What this task involves:
Quote only the span from the first line of the entries to the line containing "the E segment", both ends kept. Leave every picture out.

· · · · · · ·

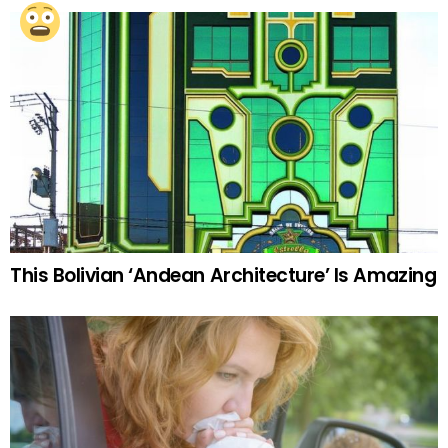
This Bolivian ‘Andean Architecture’ Is Amazing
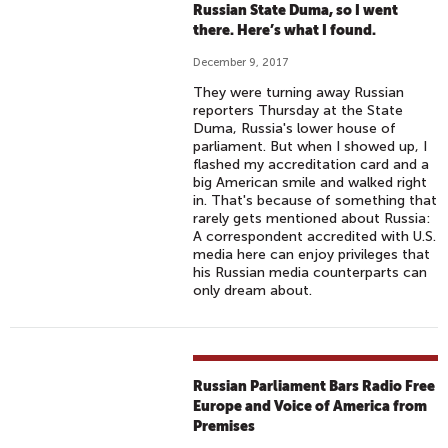
Russian State Duma, so I went
there. Here’s what I found.
December 9, 2017
They were turning away Russian
reporters Thursday at the State
Duma, Russia's lower house of
parliament. But when I showed up, I
flashed my accreditation card and a
big American smile and walked right
in. That's because of something that
rarely gets mentioned about Russia:
A correspondent accredited with U.S.
media here can enjoy privileges that
his Russian media counterparts can
only dream about.
Russian Parliament Bars Radio Free
Europe and Voice of America from
Premises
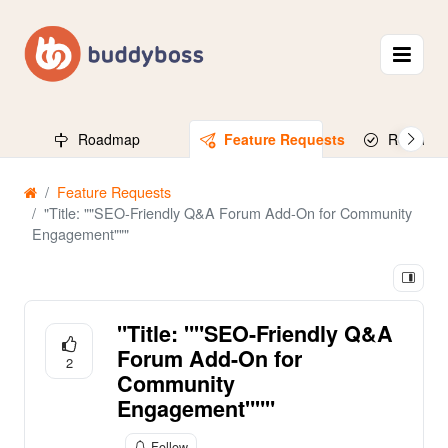
Roadmap
Feature Requests
Released
Feature Requests
"Title: ""SEO-Friendly Q&A Forum Add-On for Community
Engagement"""
"Title: ""SEO-Friendly Q&A
Forum Add-On for
2
Community
Engagement"""
Follow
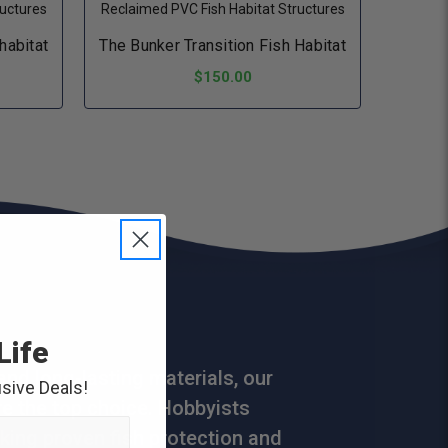
ructures
Reclaimed PVC Fish Habitat Structures
 habitat
The Bunker Transition Fish Habitat
$150.00
ADD TO CART
Life
and long-lasting materials, our
sive Deals!
are the top choice. Hobbyists
king proven fish protection and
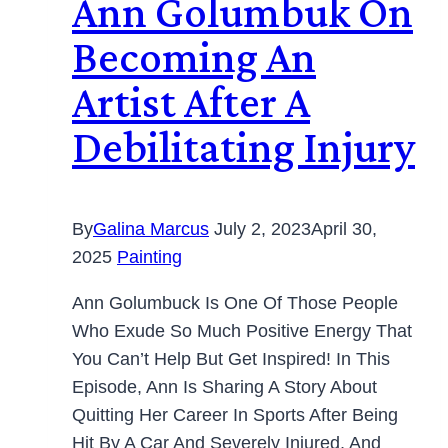
Ann Golumbuk On
Becoming An
Artist After A
Debilitating Injury
By
Galina Marcus
July 2, 2023
April 30,
2025
Painting
Ann Golumbuck Is One Of Those People
Who Exude So Much Positive Energy That
You Can’t Help But Get Inspired! In This
Episode, Ann Is Sharing A Story About
Quitting Her Career In Sports After Being
Hit By A Car And Severely Injured, And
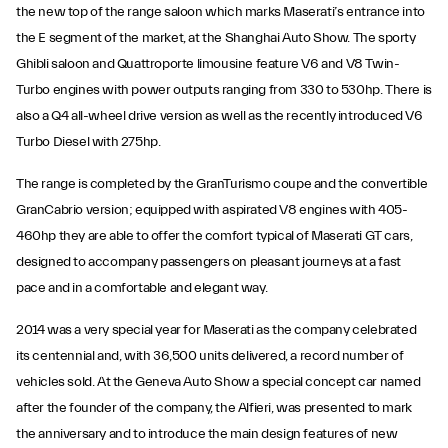
the new top of the range saloon which marks Maserati’s entrance into
the E segment of the market, at the Shanghai Auto Show. The sporty
Ghibli saloon and Quattroporte limousine feature V6 and V8 Twin-
Turbo engines with power outputs ranging from 330 to 530hp. There is
also a Q4 all-wheel drive version as well as the recently introduced V6
Turbo Diesel with 275hp.
The range is completed by the GranTurismo coupe and the convertible
GranCabrio version; equipped with aspirated V8 engines with 405-
460hp they are able to offer the comfort typical of Maserati GT cars,
designed to accompany passengers on pleasant journeys at a fast
pace and in a comfortable and elegant way.
2014 was a very special year for Maserati as the company celebrated
its centennial and, with 36,500 units delivered, a record number of
vehicles sold. At the Geneva Auto Show a special concept car named
after the founder of the company, the Alfieri, was presented to mark
the anniversary and to introduce the main design features of new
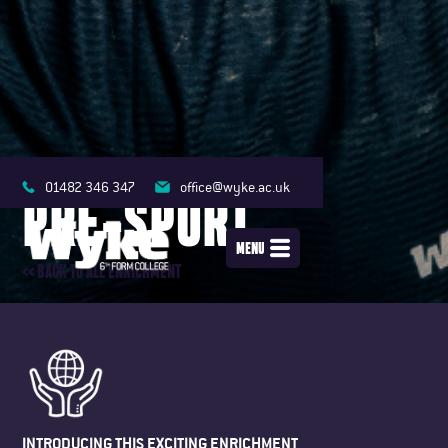
01482 346 347
office@wyke.ac.uk
PRE-SPORT
MENU
<< BACK TO ALL ENRICHMENT
INTRODUCING THIS EXCITING ENRICHMENT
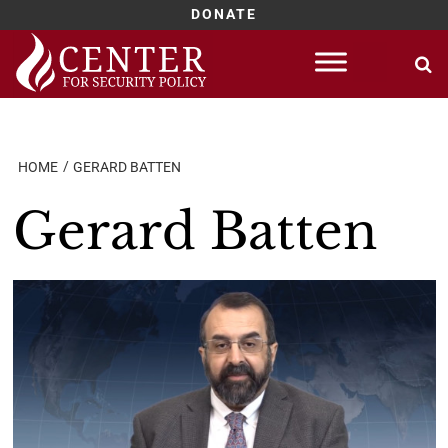
DONATE
Skip
to
content
HOME
GERARD BATTEN
Gerard Batten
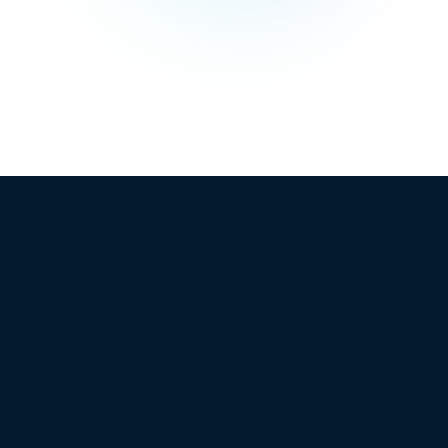
See
biggest voices
TrueProfit
in ecommerce.
in action
Book a
demo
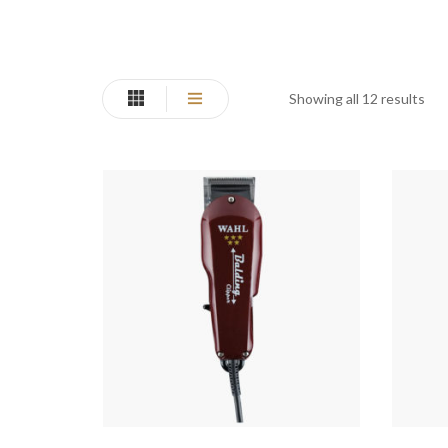
Showing all 12 results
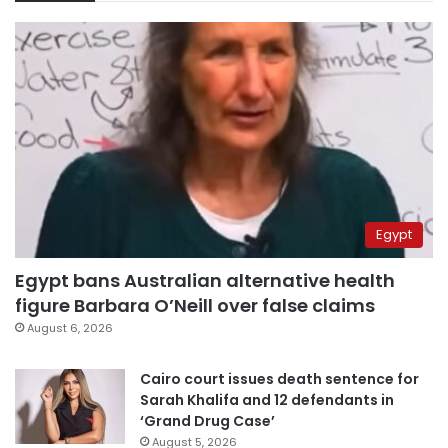
Egypt
Egypt bans Australian alternative health
figure Barbara O’Neill over false claims
August 6, 2026
Cairo court issues death sentence for
Sarah Khalifa and 12 defendants in
‘Grand Drug Case’
August 5, 2026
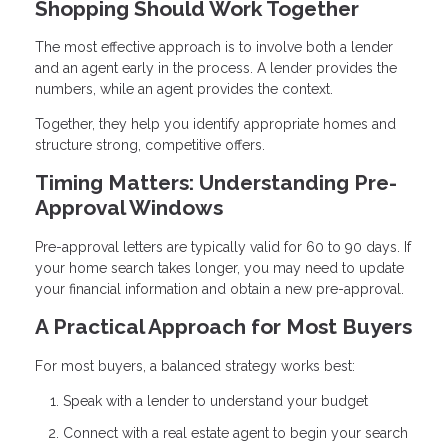
Shopping Should Work Together
The most effective approach is to involve both a lender
and an agent early in the process. A lender provides the
numbers, while an agent provides the context.
Together, they help you identify appropriate homes and
structure strong, competitive offers.
Timing Matters: Understanding Pre-
Approval Windows
Pre-approval letters are typically valid for 60 to 90 days. If
your home search takes longer, you may need to update
your financial information and obtain a new pre-approval.
A Practical Approach for Most Buyers
For most buyers, a balanced strategy works best:
Speak with a lender to understand your budget
Connect with a real estate agent to begin your search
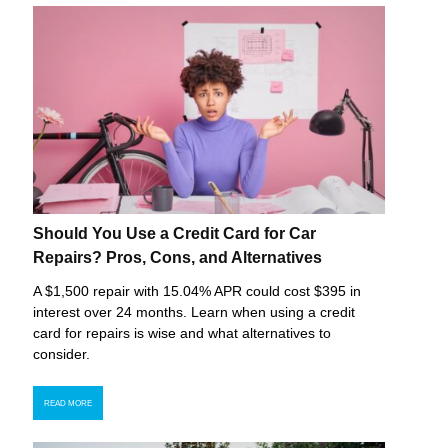
Should You Use a Credit Card for Car
Repairs? Pros, Cons, and Alternatives
A $1,500 repair with 15.04% APR could cost $395 in
interest over 24 months. Learn when using a credit
card for repairs is wise and what alternatives to
consider.
READ MORE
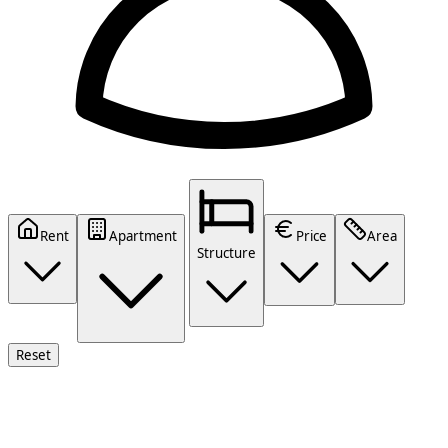
Rent
Apartment
Price
Area
Structure
Reset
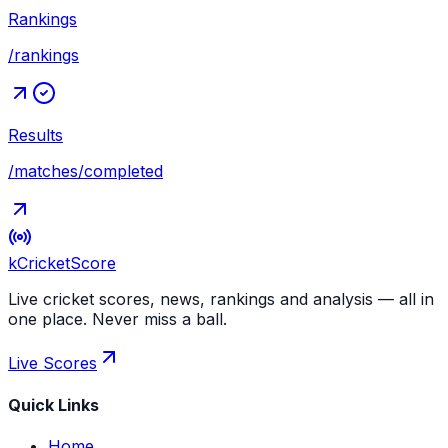
Rankings
/rankings
Results
/matches/completed
kCricket
Score
Live cricket scores, news, rankings and analysis — all in
one place. Never miss a ball.
Live Scores
Quick Links
Home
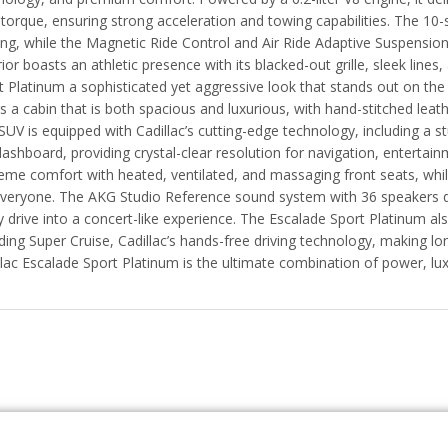
f torque, ensuring strong acceleration and towing capabilities. The 
ting, while the Magnetic Ride Control and Air Ride Adaptive Suspensi
ior boasts an athletic presence with its blacked-out grille, sleek lines
t Platinum a sophisticated yet aggressive look that stands out on the
rs a cabin that is both spacious and luxurious, with hand-stitched lea
SUV is equipped with Cadillac’s cutting-edge technology, including a 
dashboard, providing crystal-clear resolution for navigation, entertai
eme comfort with heated, ventilated, and massaging front seats, whi
everyone. The AKG Studio Reference sound system with 36 speakers de
y drive into a concert-like experience. The Escalade Sport Platinum a
uding Super Cruise, Cadillac’s hands-free driving technology, making l
llac Escalade Sport Platinum is the ultimate combination of power, lu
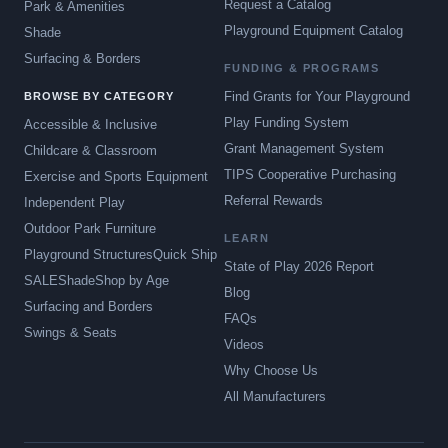
Request a Catalog
Park & Amenities
Playground Equipment Catalog
Shade
Surfacing & Borders
FUNDING & PROGRAMS
Find Grants for Your Playground
BROWSE BY CATEGORY
Play Funding System
Accessible & Inclusive
Grant Management System
Childcare & Classroom
TIPS Cooperative Purchasing
Exercise and Sports Equipment
Referral Rewards
Independent Play
Outdoor Park Furniture
LEARN
Playground Structures
Quick Ship
State of Play 2026 Report
SALE
Shade
Shop by Age
Blog
Surfacing and Borders
FAQs
Swings & Seats
Videos
Why Choose Us
All Manufacturers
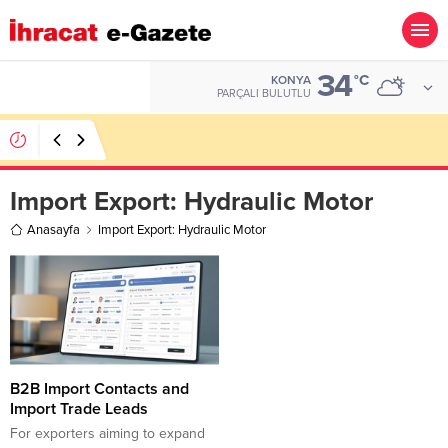
34
ALTIN
°C
KONYA
6.660,55
PARÇALI BULUTLU
Hotel Towel Importer Companies Lists
Import Export:
Hydraulic Motor
Anasayfa
Import Export: Hydraulic Motor
B2B Import Contacts and
Import Trade Leads
For exporters aiming to expand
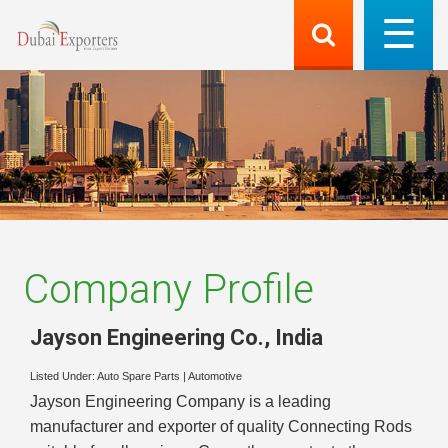
Company Profile
Jayson Engineering Co.
,
India
Listed Under:
Auto Spare Parts
|
Automotive
Jayson Engineering Company is a leading
manufacturer and exporter of quality Connecting Rods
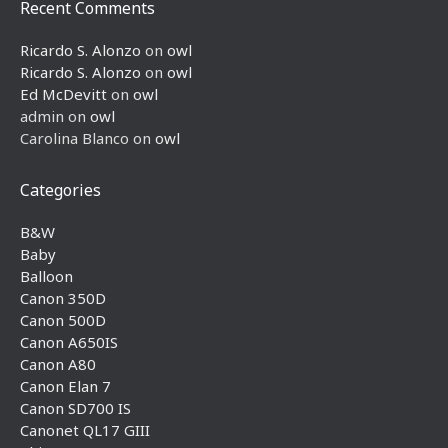
Recent Comments
Ricardo S. Alonzo
on
owl
Ricardo S. Alonzo
on
owl
Ed McDevitt
on
owl
admin
on
owl
Carolina Blanco
on
owl
Categories
B&W
Baby
Balloon
Canon 350D
Canon 500D
Canon A650IS
Canon A80
Canon Elan 7
Canon SD700 IS
Canonet QL17 GIII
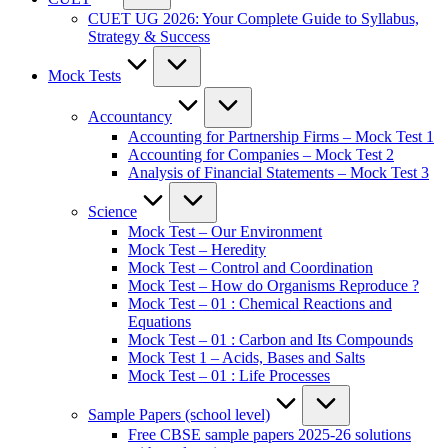
CUET UG 2026: Your Complete Guide to Syllabus,
Strategy & Success
Mock Tests
Accountancy
Accounting for Partnership Firms – Mock Test 1
Accounting for Companies – Mock Test 2
Analysis of Financial Statements – Mock Test 3
Science
Mock Test – Our Environment
Mock Test – Heredity
Mock Test – Control and Coordination
Mock Test – How do Organisms Reproduce ?
Mock Test – 01 : Chemical Reactions and
Equations
Mock Test – 01 : Carbon and Its Compounds
Mock Test 1 – Acids, Bases and Salts
Mock Test – 01 : Life Processes
Sample Papers (school level)
Free CBSE sample papers 2025-26 solutions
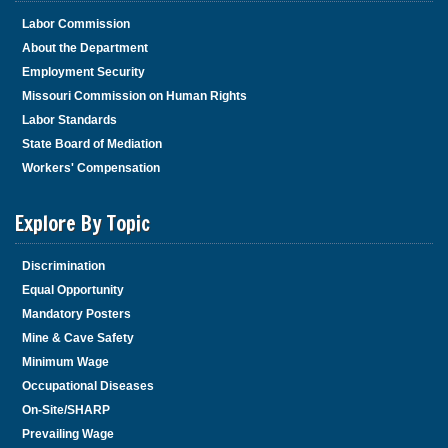
Labor Commission
About the Department
Employment Security
Missouri Commission on Human Rights
Labor Standards
State Board of Mediation
Workers' Compensation
Explore By Topic
Discrimination
Equal Opportunity
Mandatory Posters
Mine & Cave Safety
Minimum Wage
Occupational Diseases
On-Site/SHARP
Prevailing Wage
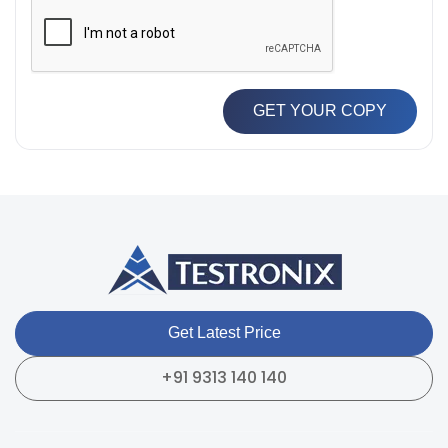
GET YOUR COPY
Get Latest Price
+91 9313 140 140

· · · · · · ·

Finished task:
This Bolivian ‘Andean Architecture’ Is Amazing
Russian State Duma, so I went
there. Here’s what I found.
December 9, 2017
They were turning away Russian
reporters Thursday at the State
Duma, Russia's lower house of
parliament. But when I showed up, I
flashed my accreditation card and a
big American smile and walked right
in. That's because of something that
rarely gets mentioned about Russia:
A correspondent accredited with U.S.
media here can enjoy privileges that
his Russian media counterparts can
only dream about.
Russian Parliament Bars Radio Free
Europe and Voice of America from
Premises
Roadmap
Feature Requests
Released
Feature Requests
"Title: ""SEO-Friendly Q&A Forum Add-On for Community
Engagement"""
"Title: ""SEO-Friendly Q&A
Forum Add-On for
2
Community
Engagement"""
Follow
ructures
Reclaimed PVC Fish Habitat Structures
 habitat
The Bunker Transition Fish Habitat
$150.00
ADD TO CART
Life
and long-lasting materials, our
sive Deals!
are the top choice. Hobbyists
king proven fish protection and
Ann Golumbuk On
Becoming An
Artist After A
Debilitating Injury
By
Galina Marcus
July 2, 2023
April 30,
2025
Painting
Ann Golumbuck Is One Of Those People
Who Exude So Much Positive Energy That
You Can’t Help But Get Inspired! In This
Episode, Ann Is Sharing A Story About
Quitting Her Career In Sports After Being
Hit By A Car And Severely Injured, And
the new top of the range saloon which marks Maserati’s entrance into
the E segment of the market, at the Shanghai Auto Show. The sporty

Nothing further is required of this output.